Below are some records; quote exactly the lines from the one that contains "도 에어 컴프레서를 이용해서 청소해봤습니다. 역시 조립" through the one that contains "보드 & CPU & CPU쿨러 청소", inclusive, and no others.

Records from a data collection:
:::::
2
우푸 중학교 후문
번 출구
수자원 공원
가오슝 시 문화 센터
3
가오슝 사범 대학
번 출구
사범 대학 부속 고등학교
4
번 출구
:::::
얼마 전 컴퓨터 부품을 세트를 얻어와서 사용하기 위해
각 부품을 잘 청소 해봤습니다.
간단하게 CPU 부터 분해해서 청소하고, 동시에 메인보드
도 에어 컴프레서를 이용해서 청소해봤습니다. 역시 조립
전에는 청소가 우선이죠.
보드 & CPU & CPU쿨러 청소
:::::
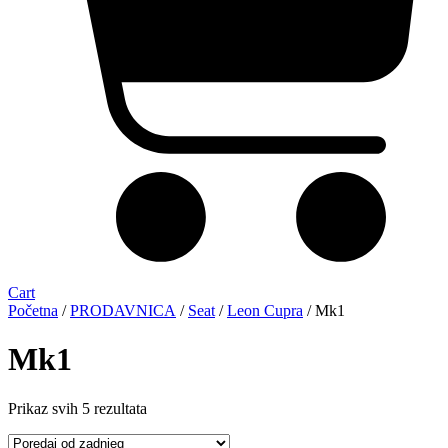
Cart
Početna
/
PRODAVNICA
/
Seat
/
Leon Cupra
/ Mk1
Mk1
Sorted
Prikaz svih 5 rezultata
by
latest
:::::
→ Solved exercise:
도 에어 컴프레서를 이용해서 청소해봤습니다. 역시 조립
전에는 청소가 우선이죠.
보드 & CPU & CPU쿨러 청소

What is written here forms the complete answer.